De gemeenteraad van Zoetermeer heeft op 8 september het raadsvoorstel GelijkGezond: Resultaatbepaling en Resultaatbetaling besproken. Het voorstel introduceert een vernieuwende manier van ondersteunen van inwoners met complexe problemen. Daarbij staat niet de bureaucratie of het systeem centraal, maar de inwoner zelf. De Zoetermeerse VVD kijkt positief naar de inzet van GelijkGezond. Raadslid Rob Duiven benadrukte in de commissie dat het uitgangspunt van het voorstel goed aansluit bij de liberale visie: ‘Het uitgangspunt dat de inwoners zelf de regie houden en dat de doorbijter hen tijdelijk ondersteunt om die regie terug te winnen, spreekt ons erg aan. Mensen blijven zelf in de eerste plaats verantwoordelijk voor hun eigen leven. De overheid biedt pas een steuntje in de rug, als en voor zolang dat echt nodig is’.

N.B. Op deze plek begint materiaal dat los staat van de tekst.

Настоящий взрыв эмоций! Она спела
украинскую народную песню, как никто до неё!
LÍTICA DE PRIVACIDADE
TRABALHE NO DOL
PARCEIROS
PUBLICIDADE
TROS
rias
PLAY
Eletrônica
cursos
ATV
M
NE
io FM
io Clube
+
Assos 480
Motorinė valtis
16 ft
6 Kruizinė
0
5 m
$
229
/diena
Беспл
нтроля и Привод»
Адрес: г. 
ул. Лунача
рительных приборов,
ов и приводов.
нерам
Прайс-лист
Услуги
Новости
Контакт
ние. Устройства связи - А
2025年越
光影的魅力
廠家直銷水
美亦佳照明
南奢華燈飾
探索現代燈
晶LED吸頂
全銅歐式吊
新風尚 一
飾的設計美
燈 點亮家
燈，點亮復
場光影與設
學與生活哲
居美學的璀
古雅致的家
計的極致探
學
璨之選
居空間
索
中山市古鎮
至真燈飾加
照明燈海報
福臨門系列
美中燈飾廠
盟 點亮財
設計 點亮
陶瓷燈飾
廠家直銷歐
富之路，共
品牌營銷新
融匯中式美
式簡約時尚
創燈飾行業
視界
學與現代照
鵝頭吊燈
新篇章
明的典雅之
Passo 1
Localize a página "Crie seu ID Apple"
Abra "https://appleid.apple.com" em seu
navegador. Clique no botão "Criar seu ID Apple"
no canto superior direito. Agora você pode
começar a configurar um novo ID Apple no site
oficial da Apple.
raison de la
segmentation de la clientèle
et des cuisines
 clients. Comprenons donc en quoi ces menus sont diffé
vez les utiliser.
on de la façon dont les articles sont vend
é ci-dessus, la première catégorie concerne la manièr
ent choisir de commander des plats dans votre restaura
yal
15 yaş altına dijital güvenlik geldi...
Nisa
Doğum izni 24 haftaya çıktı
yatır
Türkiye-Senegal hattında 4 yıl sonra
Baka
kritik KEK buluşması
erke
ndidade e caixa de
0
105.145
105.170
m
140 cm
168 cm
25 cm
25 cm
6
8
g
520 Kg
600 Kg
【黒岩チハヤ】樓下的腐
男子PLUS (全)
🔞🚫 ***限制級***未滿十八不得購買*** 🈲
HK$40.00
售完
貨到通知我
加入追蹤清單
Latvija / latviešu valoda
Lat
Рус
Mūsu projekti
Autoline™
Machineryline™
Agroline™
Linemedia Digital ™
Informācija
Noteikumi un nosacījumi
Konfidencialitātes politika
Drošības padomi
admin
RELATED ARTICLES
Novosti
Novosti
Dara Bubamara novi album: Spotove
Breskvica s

De kern van de aanpak is de inzet van een zogenoemde doorbijter: een professional die tijdelijk naast een huishouden gaat staan totdat de situatie weer stabiel is en de inwoner zelf de regie kan hervatten. Deze benadering zorgt ervoor dat inwoners niet in afhankelijkheid terechtkomen, maar juist gestimuleerd worden om weer zelf vooruit te komen.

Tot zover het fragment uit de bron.